Monday, September 1, 2014

What a plot: DB2, R, and Bluemix help with vacation weather

Last week I reported on how I set up a in-memory DB2 database on IBM Bluemix and loaded some historic weather data. Over the last couple days I used some spare time to play with the Cloud-based analytic capabilities that are provided as part of the Softlayer/Bluemix/DB2 combination. Most of the time went into learning (some basics of) R, an environment for statistical computing and graphics. As an example I wanted to find out what temperatures to expect for a possible September vacation on the German island of Norderney.

[Update 2014-11-04: The Analytics Warehouse service on Bluemix is now called dashDB]

For my small exercise I used data provided by the German Meteorological Service "Deutscher Wetterdienst". It allows to freely download and use (under some conditions) data from several decades of weather observation. I uploaded the data to DB2/Bluemix as described in my previous post.
Bluemix: Change DB2 column name and type
While playing with the data I noticed that the column names required escaping of quotes and the observation dates were stored as integer values (yyyymmdd). In a second upload I simplified the column names and adapted the column data type using the DB2 load wizard (see picture). Thereafter I was set for my experiments with R.
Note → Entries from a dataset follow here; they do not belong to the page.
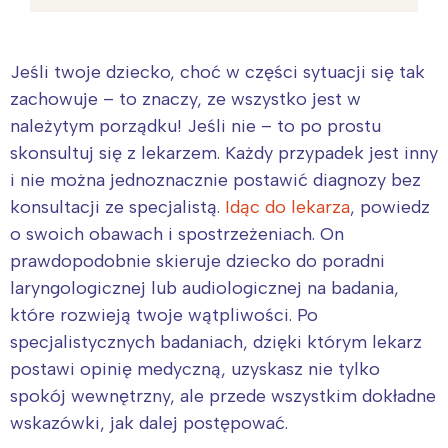
Jeśli twoje dziecko, choć w części sytuacji się tak
zachowuje – to znaczy, ze wszystko jest w
należytym porządku! Jeśli nie – to po prostu
skonsultuj się z lekarzem. Każdy przypadek jest inny
i nie można jednoznacznie postawić diagnozy bez
konsultacji ze specjalistą.
Idąc do lekarza
, powiedz
o swoich obawach i spostrzeżeniach. On
prawdopodobnie skieruje dziecko do poradni
laryngologicznej lub audiologicznej na badania,
które rozwieją twoje wątpliwości. Po
specjalistycznych badaniach, dzięki którym lekarz
postawi opinię medyczną, uzyskasz nie tylko
spokój wewnętrzny, ale przede wszystkim dokładne
wskazówki, jak dalej postępować.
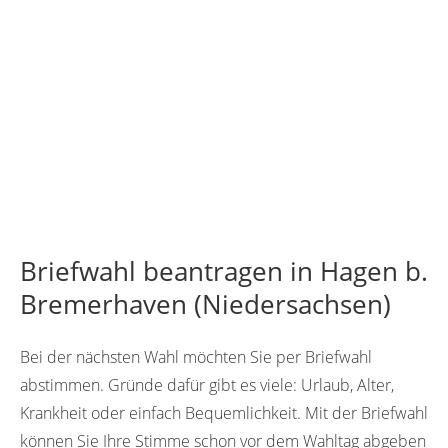
Briefwahl beantragen in Hagen b.
Bremerhaven (Niedersachsen)
Bei der nächsten Wahl möchten Sie per Briefwahl
abstimmen. Gründe dafür gibt es viele: Urlaub, Alter,
Krankheit oder einfach Bequemlichkeit. Mit der Briefwahl
können Sie Ihre Stimme schon vor dem Wahltag abgeben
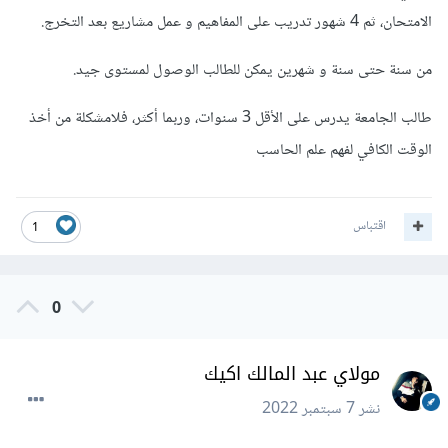
الامتحان، ثم 4 شهور تدريب على المفاهيم و عمل مشاريع بعد التخرج.
من سنة حتى سنة و شهرين يمكن للطالب الوصول لمستوى جيد.
طالب الجامعة يدرس على الأقل 3 سنوات، وربما أكثر، فلامشكلة من أخذ
الوقت الكافي لفهم علم الحاسب
اقتباس
1
0
مولاي عبد المالك اكيك
نشر
7 سبتمبر 2022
The DB2 Cloud environment provides several examples for programming in R, a special function library "bluR" to easily connect R with DB2-based data, and it features the RStudio to develop, test, and execute code in R. Within RStudio it is possible to execute several demos to learn more about analytics, graphing, and data processing. For the DB2 in-memory database API for R there is a demo as well. You can invoke it using the "demo(blur)" command:

DB2 API demo for R in RStudio
The demo shows how to connect to DB2, execute a query and use the fetched data for analytic processing in R. Last week I already tweeted about how I tested escaping of quote characters (use C style, not SQL style):



The data set which I uploaded to DB2 has daily minimum and maximum temperatures (and lots of other meteorological) for about 70 years. I used a SQL query and then the ggplot2 library to create a graphic. It shows the band for the minimum temperatures for each September day as well as the band for the maximum daily temperatures.
DB2 with R: Historic September temperatures
The code for this graphic is pretty simple (and I started last week looking at R and DB2) and available from my Github account:
1:  ########### R script to analyze historic weather data for min/max values  
2:  ## Written by Henrik Loeser  
3:  ## Connection handle con to BLU for Cloud data warehouse is provided already  
4:  ## For plotting, we are using ggplot2 package  
5:  ##   
6:  library(ggplot2)  
7:  library(bluR)  
8:    
9:  ## initialize DB2 connection and environment  
10:  con <- bluConnect("BLUDB","","")  
11:  bluAnalyticsInit(con)  
12:    
13:  ## query DB2 weather data and fetch min/max values of min/max values  
14:  ## (lower/upper boundary each)   
15:  query<-paste('select max(lufttemperatur_maximum) as maxmax,min(lufttemperatur_minimum) as minmin,min(lufttemperatur_maximum) as minmax,max(lufttemperatur_minimum) as maxmin,tag from (select lufttemperatur_maximum, lufttemperatur_minimum, day(mdatum) as tag from blu01023.klima where month(mdatum)=9) group by tag order by tag asc')   
16:  df <- bluQuery(query,as.is=F)  
17:    
18:  ## Some plotting needs to be done  
19:  jpeg(type='cairo',"tempe.jpg",width=800,height=600)   
20:  ggplot(df, aes(x = TAG))+ylab("Temperature")+xlab("Day")+          
21:     geom_ribbon(aes(ymin = MINMIN, ymax=MAXMIN), fill='blue')+  
22:     geom_ribbon(aes(ymin = MAXMAX, ymax=MINMAX), fill='red')+  
23:     geom_ribbon(aes(ymin = MAXMIN, ymax=MINMAX), fill='white')+  
24:     geom_line(aes(y = MINMIN), colour = 'black') +  
25:     geom_line(aes(y = MAXMIN), colour = 'black') +  
26:     geom_line(aes(y = MINMAX), colour = 'black') +  
27:     geom_line(aes(y = MAXMAX), colour = 'black')   
28:    
29:  sink('/dev/null')   
30:    
31:  bluClose(con)  
32:  ## connection is closed, we are done  


Pretty cool (my opinion)! I am already turning into a data scientist. And you can test this yourself on IBM Bluemix with the Analytics Warehouse service (DB2 in-memory database feature).